Experimental autoimmune encephalomyelitis (EAE) is an inflammatory demyelinating disease of the central nerve system that is considered a T helper type 1 (Th1)-mediated autoimmune disease. EAE currently serves as an experimental animal model for multiple sclerosis in human. Cytokines, such as interferon-gamma and interleukin-10, play a key role in the development and remission of EAE. Recent studies have also shown a role for B cells in the pathogenesis of EAE. Therefore, we examined the role of CD19, a B cell-specific surface molecule that defines signaling thresholds critical for B-cell responses and autoimmunity, on the development of EAE. Following immunization with myelin oligodendrocyte glycoprotein (MOG) peptide, CD19-deficient (CD19(-/-)) mice exhibited higher clinical and pathological severity scores of EAE than wild-type mice.

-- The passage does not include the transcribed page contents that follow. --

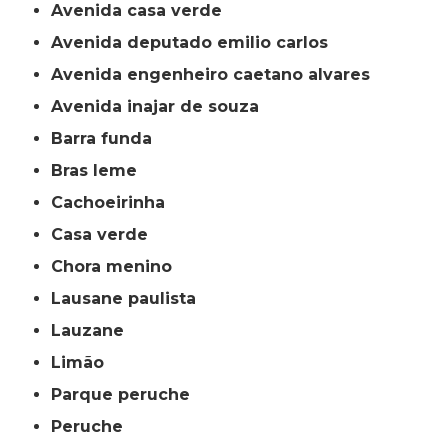
avenida casa verde
avenida deputado emilio carlos
avenida engenheiro caetano alvares
avenida inajar de souza
barra funda
bras leme
cachoeirinha
casa verde
chora menino
lausane paulista
lauzane
limão
parque peruche
peruche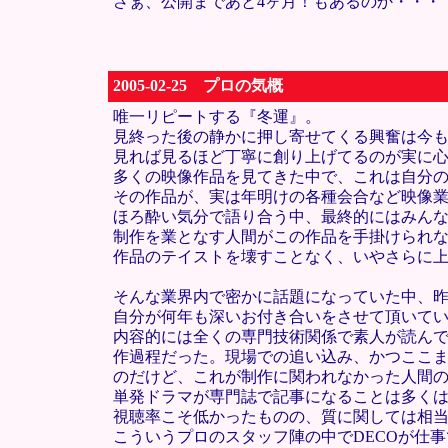
さぁ、公開まであと4ヶ月！もあるのか・・・
2005-02-25 プロの気概
唯一リピートする『冬運』。
見終った後の静かに押し寄せてくる興奮は今
見れば見るほど丁寧に創り上げてるのが実に
多くの映像作品を見てきた中で、これは自分
その作品が、実は年明けの各種会合など映像
ほろ酔い気分で語り合う中、最終的にはみん
制作を業となす人間がこの作品を手掛けられ
作品のテイストを壊すことなく、いやさらに
そんな業界内で密かに話題になっていた中、
自分が何年も深いお付き合いをさせて頂いて
内容的には全くの専門技術関係で素人が読ん
作過程だった。現場での追い込み、かつここ
のだけど、これが制作に関われなかった人間
単発ドラマが専門誌で記事になることは多く
視聴率こそ低かったものの、質に関しては相
こういうプロのスタッフ陣の中でDECOが仕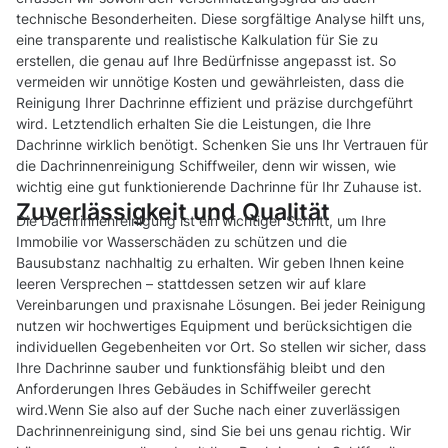
technische Besonderheiten. Diese sorgfältige Analyse hilft uns,
eine transparente und realistische Kalkulation für Sie zu
erstellen, die genau auf Ihre Bedürfnisse angepasst ist. So
vermeiden wir unnötige Kosten und gewährleisten, dass die
Reinigung Ihrer Dachrinne effizient und präzise durchgeführt
wird. Letztendlich erhalten Sie die Leistungen, die Ihre
Dachrinne wirklich benötigt. Schenken Sie uns Ihr Vertrauen für
die Dachrinnenreinigung Schiffweiler, denn wir wissen, wie
wichtig eine gut funktionierende Dachrinne für Ihr Zuhause ist.
Zuverlässigkeit und Qualität
Die Dachrinnenreinigung ist ein wichtiger Schritt, um Ihre
Immobilie vor Wasserschäden zu schützen und die
Bausubstanz nachhaltig zu erhalten. Wir geben Ihnen keine
leeren Versprechen – stattdessen setzen wir auf klare
Vereinbarungen und praxisnahe Lösungen. Bei jeder Reinigung
nutzen wir hochwertiges Equipment und berücksichtigen die
individuellen Gegebenheiten vor Ort. So stellen wir sicher, dass
Ihre Dachrinne sauber und funktionsfähig bleibt und den
Anforderungen Ihres Gebäudes in Schiffweiler gerecht
wird.Wenn Sie also auf der Suche nach einer zuverlässigen
Dachrinnenreinigung sind, sind Sie bei uns genau richtig. Wir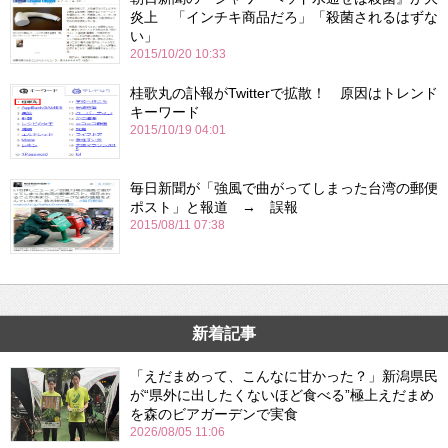
炎上 「インチキ商品だろ」「殺菌されるはずな
い」
2015/10/20 10:33
桂歌丸の訃報がTwitterで拡散！ 原因はトレンド
キーワード
2015/10/19 04:01
毎日新聞が「強風で曲がってしまった台湾の郵便
ポスト」と報道 → 誤報
2015/08/11 07:38
新着記事
「えだまめって、こんなに甘かった？」新潟県民
が“県外に出したくないほど食べる”極上えだまめ
を森のビアガーデンで実食
2026/08/05 11:06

The increased severity of EAE in CD19(-/-) mice was associated with polarized Th1 cytokines in the inflamed central nerve system but not with anti-MOG antibodies in the serum. MOG-primed CD19(-/-) B cells produced high levels of interferon-gamma, and transfer of MOG-primed CD19(-/-) B cells to wild-type mice worsened the disease. Thus, CD19 modulates the Th1/Th2 cytokine balance in B cells and plays a critical role as a suppressive molecule in the development of EAE.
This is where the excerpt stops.